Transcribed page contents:
○ ○ ○ ○ ○

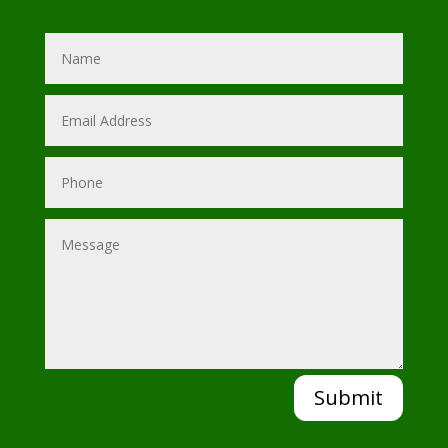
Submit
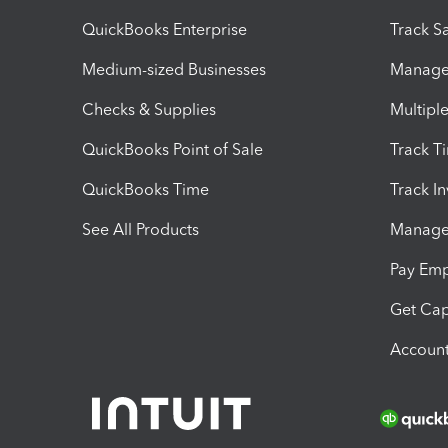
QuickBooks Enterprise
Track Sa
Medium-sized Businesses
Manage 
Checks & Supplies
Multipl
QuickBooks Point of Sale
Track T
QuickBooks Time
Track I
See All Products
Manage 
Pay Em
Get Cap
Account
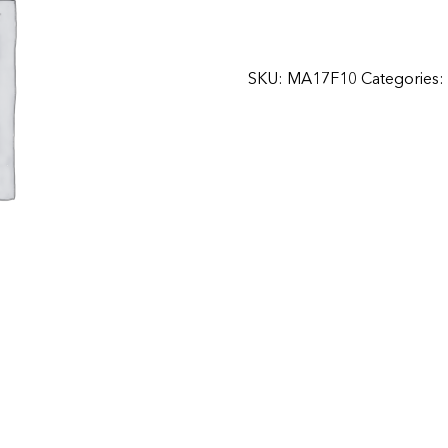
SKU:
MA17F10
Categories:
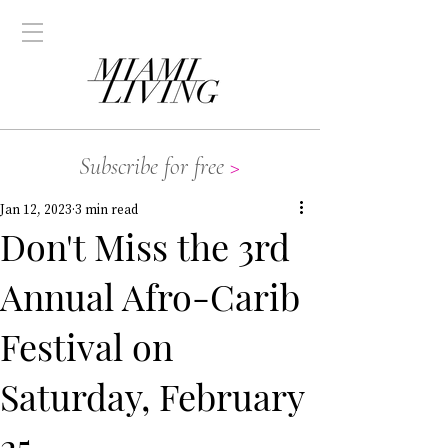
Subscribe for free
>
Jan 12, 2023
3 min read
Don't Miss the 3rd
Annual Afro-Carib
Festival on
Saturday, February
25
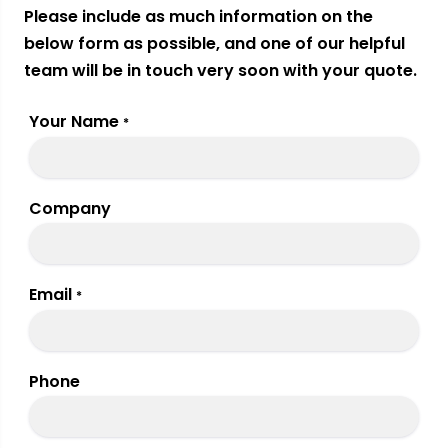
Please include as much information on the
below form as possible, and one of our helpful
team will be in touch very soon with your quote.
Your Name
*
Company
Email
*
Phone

○ ○ ○ ○ ○

In the records above, find the line containing "See All Products" and restate it and every line after it word for word, all pictures excluded.

▸ **Output for this task**:
See All Products
Manage 
Pay Em
Get Cap
Account
SKU:
MA17F10
Categories:
Subscribe for free
>
Jan 12, 2023
3 min read
Don't Miss the 3rd
Annual Afro-Carib
Festival on
Saturday, February
25
Please include as much information on the
below form as possible, and one of our helpful
team will be in touch very soon with your quote.
Your Name
*
Company
Email
*
Phone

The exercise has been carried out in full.